Gastric carcinoma prognosis is strongly affected by the T-stage of the tumor. Peritoneal dissemination and subsequent peritoneal recurrence are common when the primary tumor invades through the serosa (T3)[19]. The available evidence from the 11 trials showed that neither the EGC only group nor the AGC only group had a significant difference in the number of patients who died in five years between LNMM positive and negative groups. On the contrary, the EGC/AGC group showed a significant difference between groups with regards to the number of patients who died in five years. This finding is the opposite of that found in several previous studies[18,21,22,25,28,29]. However, the total numbers of patients in the EGC, AGC, and EGC/AGC groups were 640, 352, and 907, respectively. It is more likely that these three groups (EGC[18,20,21,27], AGC[19,21,22] and EGC/AGC[24,25,28,29]) were insufficiently powered. Therefore, the effects of LNMM positivity in different T-stages of gastric cancer remain unclear and require validation in future studies.

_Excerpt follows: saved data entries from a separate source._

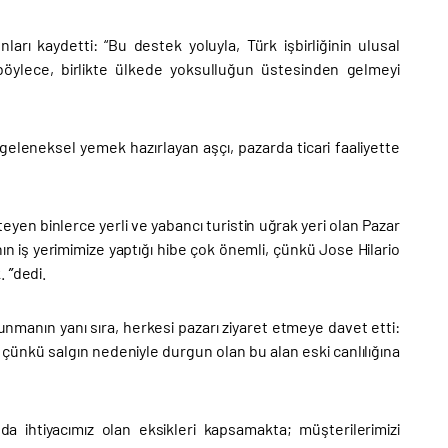
rı kaydetti: “Bu destek yoluyla, Türk işbirliğinin ulusal
böylece, birlikte ülkede yoksulluğun üstesinden gelmeyi
geleneksel yemek hazırlayan aşçı, pazarda ticari faaliyette
eyen binlerce yerli ve yabancı turistin uğrak yeri olan Pazar
'nın iş yerimimize yaptığı hibe çok önemli, çünkü Jose Hilario
.
”
dedi.
sunmanın yanı sıra, herkesi pazarı ziyaret etmeye davet etti:
r, çünkü salgın nedeniyle durgun olan bu alan eski canlılığına
a ihtiyacımız olan eksikleri kapsamakta; müşterilerimizi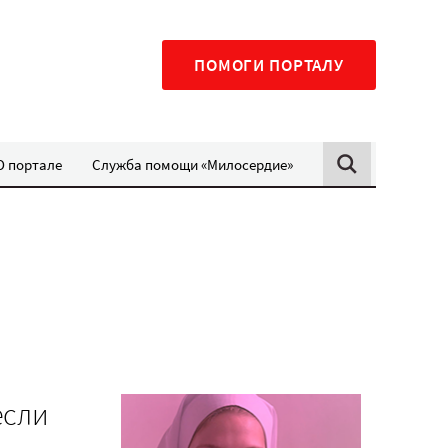
ПОМОГИ ПОРТАЛУ
О портале
Служба помощи «Милосердие»
если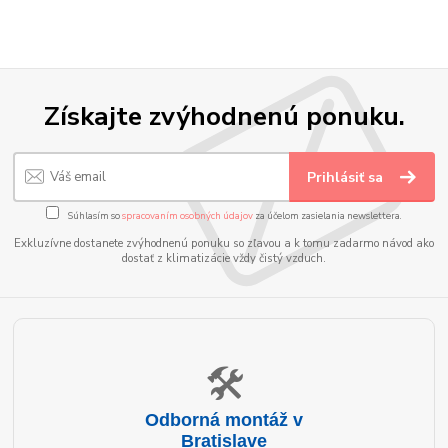
Získajte zvýhodnenú ponuku.
Prihlásiť sa
Súhlasím so
spracovaním osobných údajov
za účelom zasielania newslettera.
Exkluzívne dostanete zvýhodnenú ponuku so zľavou a k tomu zadarmo návod ako
dostať z klimatizácie vždy čistý vzduch.
🛠️
Odborná montáž v
Bratislave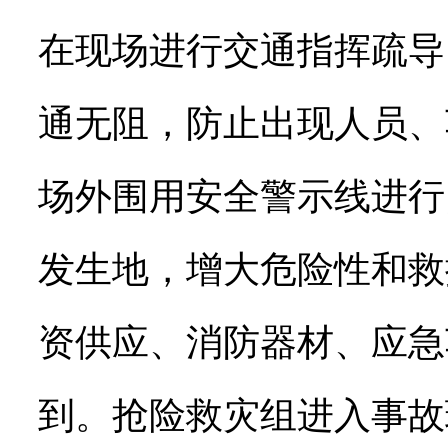
在现场进行交通指挥疏导
通无阻，防止出现人员、
场外围用安全警示线进行
发生地，增大危险性和救
资供应、消防器材、应急
到。抢险救灾组进入事故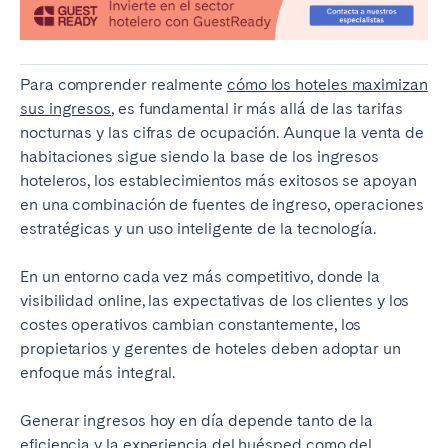
Tenerife
Para comprender realmente
cómo los hoteles maximizan
SWITZERLAND
sus ingresos
, es fundamental ir más allá de las tarifas
Basel
Bern
nocturnas y las cifras de ocupación. Aunque la venta de
Geneva
Lucerne
habitaciones sigue siendo la base de los ingresos
hoteleros, los establecimientos más exitosos se apoyan
Zug
Zürich
en una combinación de fuentes de ingreso, operaciones
estratégicas y un uso inteligente de la tecnología.
UNITED ARAB EMIRATES
En un entorno cada vez más competitivo, donde la
Dubai
visibilidad online, las expectativas de los clientes y los
costes operativos cambian constantemente, los
propietarios y gerentes de hoteles deben adoptar un
UNITED KINGDOM
enfoque más integral.
ENGLAND
Generar ingresos hoy en día depende tanto de la
Bath
Birmingham
eficiencia y la experiencia del huésped como del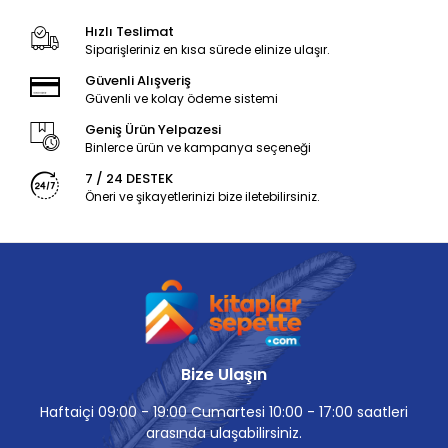
Hızlı Teslimat
Siparişleriniz en kısa sürede elinize ulaşır.
Güvenli Alışveriş
Güvenli ve kolay ödeme sistemi
Geniş Ürün Yelpazesi
Binlerce ürün ve kampanya seçeneği
7 / 24 DESTEK
Öneri ve şikayetlerinizi bize iletebilirsiniz.
Bize Ulaşın
Haftaiçi 09:00 - 19:00 Cumartesi 10:00 - 17:00 saatleri
arasında ulaşabilirsiniz.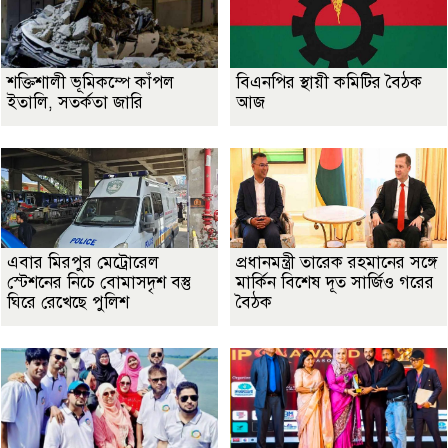
শক্তিশালী ভূমিকম্পে কাঁপল
বিএনপির স্থায়ী কমিটির বৈঠক
ইতালি, সতর্কতা জারি
আজ
এবার মিরপুর মেট্রোরেল
প্রধানমন্ত্রী তারেক রহমানের সঙ্গে
স্টেশনের নিচে বোমাসদৃশ বস্তু
মার্কিন বিশেষ দূত সার্জিও গরের
ঘিরে রেখেছে পুলিশ
বৈঠক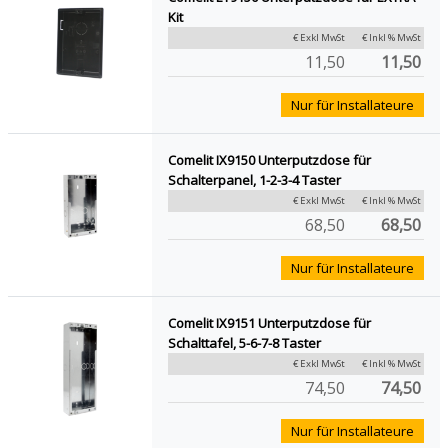
Kit
€ Exkl MwSt
€ Inkl % MwSt
11,50
11,50
Nur für Installateure
Comelit IX9150 Unterputzdose für
Schalterpanel, 1-2-3-4 Taster
€ Exkl MwSt
€ Inkl % MwSt
68,50
68,50
Nur für Installateure
Comelit IX9151 Unterputzdose für
Schalttafel, 5-6-7-8 Taster
€ Exkl MwSt
€ Inkl % MwSt
74,50
74,50
Nur für Installateure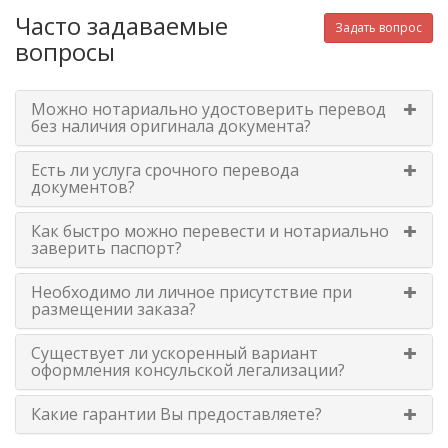
Часто задаваемые
Задать вопрос
вопросы
Можно нотариально удостоверить перевод
без наличия оригинала документа?
Есть ли услуга срочного перевода
документов?
Как быстро можно перевести и нотариально
заверить паспорт?
Необходимо ли личное присутствие при
размещении заказа?
Существует ли ускоренный вариант
оформления консульской легализации?
Какие гарантии Вы предоставляете?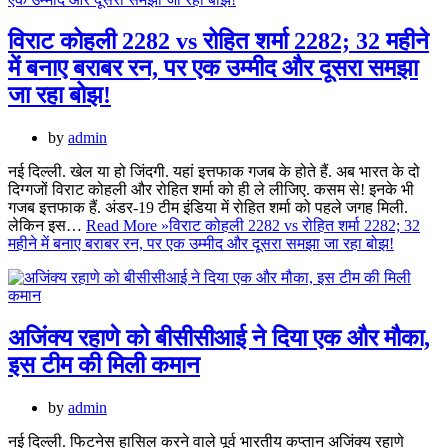
विराट कोहली 2282 vs रोहित शर्मा 2282; 32 महीने
में बनाए बराबर रन, पर एक उम्मीद और दूसरा समझा
जा रहा बोझ!
by
admin
नई दिल्ली. खेल या हो जिंदगी. यहां इत्तफाक गजब के होते हैं. अब भारत के दो
दिग्गजों विराट कोहली और रोहित शर्मा को ही ले लीजिए. कसम से! इनके भी
गजब इत्तफाक हैं. अंडर-19 टीम इंडिया में रोहित शर्मा को पहले जगह मिली.
लेकिन इस…
Read More »
विराट कोहली 2282 vs रोहित शर्मा 2282; 32
महीने में बनाए बराबर रन, पर एक उम्मीद और दूसरा समझा जा रहा बोझ!
अजिंक्य रहाणे को बीसीसीआई ने दिया एक और मौका,
इस टीम की मिली कमान
by
admin
नई दिल्ली. फिटनेस हासिल करने वाले पूर्व भारतीय कप्तान अजिंक्य रहाणे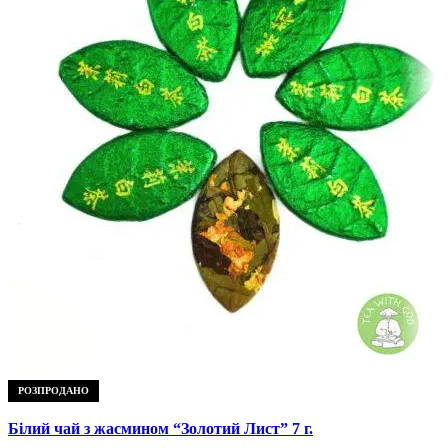
РОЗПРОДАНО
Білий чай з жасмином “Золотий Лист” 7 г.
С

We found no difference in the number of patients who died in five years in EGC, which may be because no further LNM or LNMM was detected in EGC due to its early pathological stage, or because of insufficiently powered results. Likewise, we found that no difference in the number of patients who died in five years in the AGC group; however, there was a significant difference in the EGC/AGC group. In light of these considerations, we recommend that LNMM should not be used as a gold standard for prognosis evaluation in patients with gastric cancer until more high quality trials are available.
It has been widely accepted that cancer relapse may originate from micrometastatic lesions with proliferative activity[24]. Previous studies reported that LNMM was strongly associated with the subsequent development of hematogenous and peritoneal metastases, but not locoregional lymph node recurrence[9,18,33]. Likewise, the available evidence from eight cohort studies supports the likelihood of recurrence in LNMM positive compared with LNMM negative patients.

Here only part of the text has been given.